- _PROVIDED DATA_
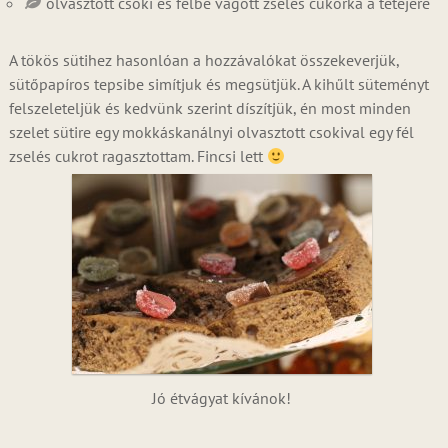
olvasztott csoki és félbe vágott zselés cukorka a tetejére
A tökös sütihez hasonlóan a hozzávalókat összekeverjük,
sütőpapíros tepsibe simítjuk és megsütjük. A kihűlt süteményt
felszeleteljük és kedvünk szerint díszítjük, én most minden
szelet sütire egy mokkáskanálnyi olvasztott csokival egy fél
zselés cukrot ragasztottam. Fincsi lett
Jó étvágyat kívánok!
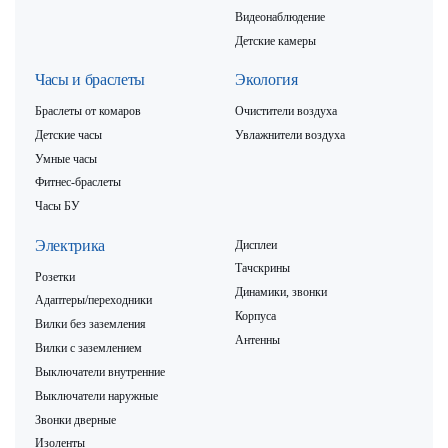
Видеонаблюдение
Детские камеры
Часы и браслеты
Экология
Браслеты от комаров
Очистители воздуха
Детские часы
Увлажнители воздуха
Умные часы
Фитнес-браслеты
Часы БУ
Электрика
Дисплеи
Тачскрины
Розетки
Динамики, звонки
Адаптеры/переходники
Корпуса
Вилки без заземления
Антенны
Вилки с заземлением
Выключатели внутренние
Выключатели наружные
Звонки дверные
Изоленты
---
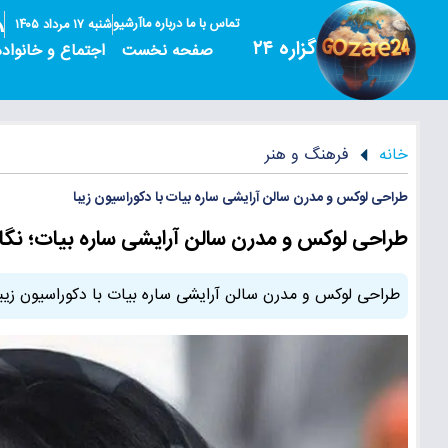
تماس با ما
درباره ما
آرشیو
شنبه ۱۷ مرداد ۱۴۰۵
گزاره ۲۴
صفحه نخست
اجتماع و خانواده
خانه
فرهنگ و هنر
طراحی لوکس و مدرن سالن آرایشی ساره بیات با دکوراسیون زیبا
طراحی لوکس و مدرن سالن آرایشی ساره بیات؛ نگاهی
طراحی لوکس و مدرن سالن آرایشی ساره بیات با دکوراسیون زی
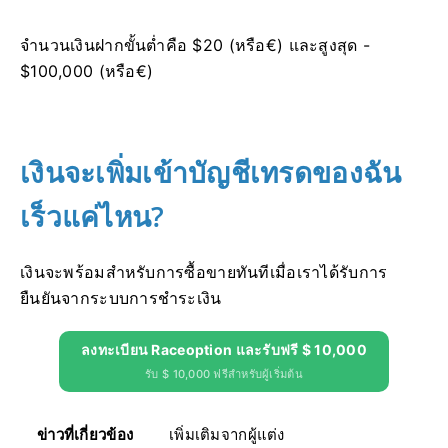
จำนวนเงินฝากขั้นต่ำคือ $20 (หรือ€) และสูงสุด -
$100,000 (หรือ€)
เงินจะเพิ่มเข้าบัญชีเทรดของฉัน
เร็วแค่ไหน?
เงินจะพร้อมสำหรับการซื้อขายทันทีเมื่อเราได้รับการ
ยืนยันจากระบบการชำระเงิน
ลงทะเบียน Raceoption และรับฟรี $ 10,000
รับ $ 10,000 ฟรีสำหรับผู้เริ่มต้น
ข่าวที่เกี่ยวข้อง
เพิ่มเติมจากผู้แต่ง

- _EXERCISE OBJECTIVE_
Search the records for the word "Вилки" and return every line that holds it.

- _WRITTEN SOLUTION_
Вилки без заземления
Вилки с заземлением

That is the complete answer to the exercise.